O nosso herói jura vingança e acaba por ter a sua oportunidade, ao ser ressuscitado por uma equipa de cientistas, liderados pelo Dr. Emil Harting (Guy Pearce). A narrativa progride com a apresentação desta equipa, composta por três ex-soldados, todos mortos ou feridos em combate e que possuem melhorias cibernéticas significativas.
Ray é a mais recente adição à equipa, sendo o resultado de uma experiência que envolve nanotecnologia, que lhe confere uma capacidade regenerativa invulgar, assim como força sobre-humana.

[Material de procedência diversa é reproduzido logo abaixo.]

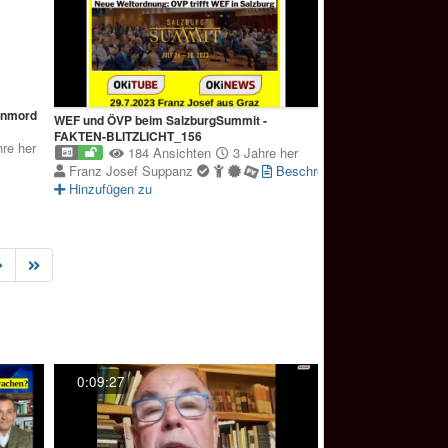
enmord
WEF und ÖVP beim SalzburgSummit -
FAKTEN-BLITZLICHT_156
re her
184 Ansichten
3 Jahre her
Franz Josef Suppanz
Beschreibung
Hinzufügen zu
0:09:27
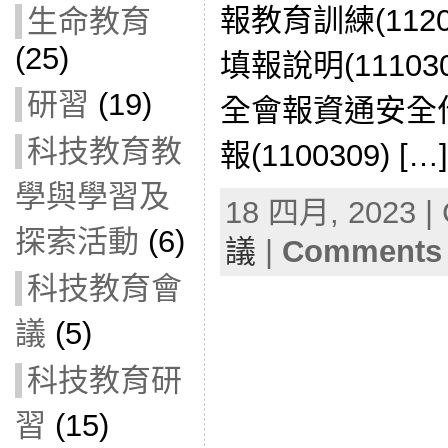
報教育訓練(112
生命教育
(25)
填報說明(1110
研習
(19)
全會報資通安全
科技教育教
報(1100309) […]
學與學習及
18 四月, 2023 | 
探索活動
(6)
議
|
Comments 
科技教育會
議
(5)
科技教育研
習
(15)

A desvantagem é que a experiência apagou quase na totalidade a memória do seu passado, com excepção de flashbacks e fragmentos dos eventos que levaram ao assassinato da sua esposa Gina.
Um desses eventos vai despoletar uma reação inesperada, que leva Bloodshot à presença de Martin Axe, o responsável pela sua morte. Seguem-se obviamente as cenas épicas de acção, com momentos cómicos à mistura e alguns twists francamente previsíveis.

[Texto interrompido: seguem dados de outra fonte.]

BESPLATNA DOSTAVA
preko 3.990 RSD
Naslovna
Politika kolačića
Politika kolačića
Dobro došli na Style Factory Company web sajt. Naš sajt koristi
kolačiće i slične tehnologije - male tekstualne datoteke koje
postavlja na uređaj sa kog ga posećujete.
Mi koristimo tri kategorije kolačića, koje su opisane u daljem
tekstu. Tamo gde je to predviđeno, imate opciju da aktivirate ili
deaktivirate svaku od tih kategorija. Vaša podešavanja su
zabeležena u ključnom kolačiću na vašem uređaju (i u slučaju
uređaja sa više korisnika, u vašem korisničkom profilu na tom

Os efeitos especiais estão bem conseguidos, embora esperasse mais em termos de narrativa, que é francamente limitada. Bloodshot tem clara inspiração em Terminator mas falha ao nível do conteúdo e desenvolvimento de personagens, sobretudo no caso de KT e Ray Garrison.
O vilão está relativamente bem conseguido mas este projeto fica muito aquém das minhas expectativas. O facto de ter sido lançado numa altura particularmente complexa, face ao surto do coronavirus, vai certamente condicionar uma potencial sequela, face aos fraquíssimos resultados de bilheteira.